**EXERCISE OBJECTIVE:** Each line below must be set down exactly; omit any image you find.
....
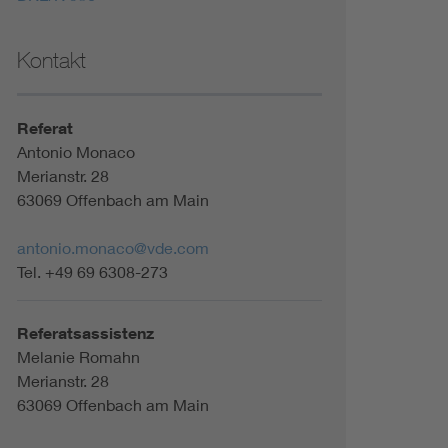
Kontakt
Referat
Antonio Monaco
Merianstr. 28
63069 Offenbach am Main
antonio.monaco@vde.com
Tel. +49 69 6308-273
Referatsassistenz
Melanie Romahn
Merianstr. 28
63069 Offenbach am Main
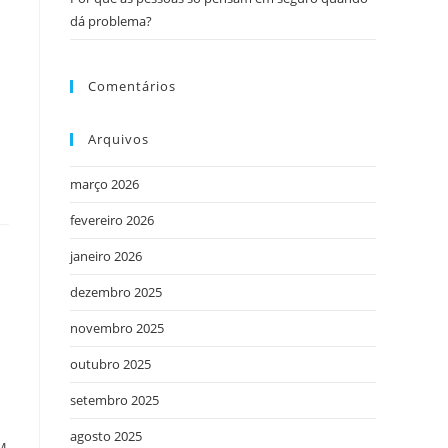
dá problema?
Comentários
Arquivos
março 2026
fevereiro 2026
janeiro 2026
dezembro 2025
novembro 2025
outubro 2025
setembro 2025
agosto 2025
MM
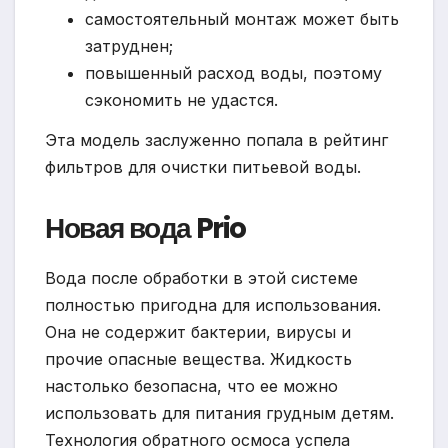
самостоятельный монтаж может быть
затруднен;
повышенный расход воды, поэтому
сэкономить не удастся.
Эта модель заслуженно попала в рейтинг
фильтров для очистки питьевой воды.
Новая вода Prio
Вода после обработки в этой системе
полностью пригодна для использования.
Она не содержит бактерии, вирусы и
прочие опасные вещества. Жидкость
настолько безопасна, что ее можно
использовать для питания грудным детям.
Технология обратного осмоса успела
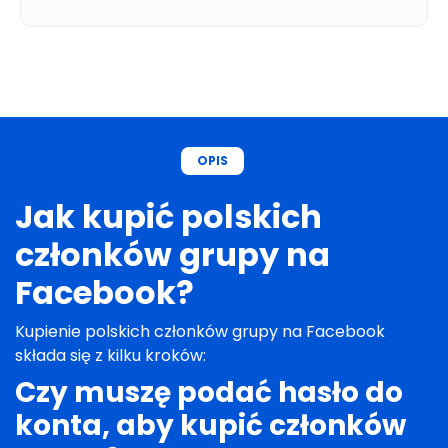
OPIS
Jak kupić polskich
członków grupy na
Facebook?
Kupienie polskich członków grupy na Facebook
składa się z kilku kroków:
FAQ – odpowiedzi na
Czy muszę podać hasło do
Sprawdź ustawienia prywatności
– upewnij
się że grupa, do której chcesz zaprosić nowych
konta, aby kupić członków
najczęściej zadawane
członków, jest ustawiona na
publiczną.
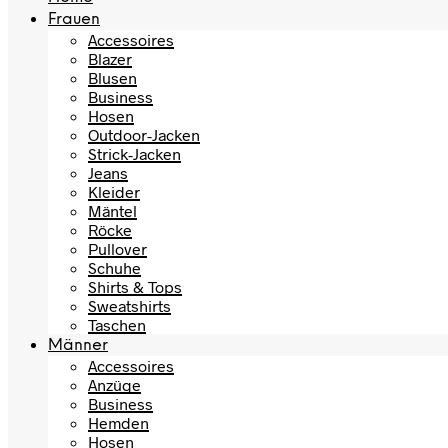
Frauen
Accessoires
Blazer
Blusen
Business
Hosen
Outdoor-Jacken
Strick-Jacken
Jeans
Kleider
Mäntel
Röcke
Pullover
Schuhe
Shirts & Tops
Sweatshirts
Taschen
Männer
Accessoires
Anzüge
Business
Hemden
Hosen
....
**THE ANSWER:**
Kontakt
Referat
Antonio Monaco
Merianstr. 28
63069 Offenbach am Main
antonio.monaco@vde.com
Tel. +49 69 6308-273
Referatsassistenz
Melanie Romahn
Merianstr. 28
63069 Offenbach am Main
dá problema?
Comentários
Arquivos
março 2026
fevereiro 2026
janeiro 2026
dezembro 2025
novembro 2025
outubro 2025
setembro 2025
agosto 2025
MM
самостоятельный монтаж может быть
затруднен;
повышенный расход воды, поэтому
сэкономить не удастся.
Эта модель заслуженно попала в рейтинг
фильтров для очистки питьевой воды.
Новая вода Prio
Вода после обработки в этой системе
полностью пригодна для использования.
Она не содержит бактерии, вирусы и
прочие опасные вещества. Жидкость
настолько безопасна, что ее можно
использовать для питания грудным детям.
Технология обратного осмоса успела
OPIS
Jak kupić polskich
członków grupy na
Facebook?
Kupienie polskich członków grupy na Facebook
składa się z kilku kroków:
FAQ – odpowiedzi na
Czy muszę podać hasło do
Sprawdź ustawienia prywatności
– upewnij
się że grupa, do której chcesz zaprosić nowych
konta, aby kupić członków
najczęściej zadawane
członków, jest ustawiona na
publiczną.
Frauen
Accessoires
Blazer
Blusen
Business
Hosen
Outdoor-Jacken
Strick-Jacken
Jeans
Kleider
Mäntel
Röcke
Pullover
Schuhe
Shirts & Tops
Sweatshirts
Taschen
Männer
Accessoires
Anzüge
Business
Hemden
Hosen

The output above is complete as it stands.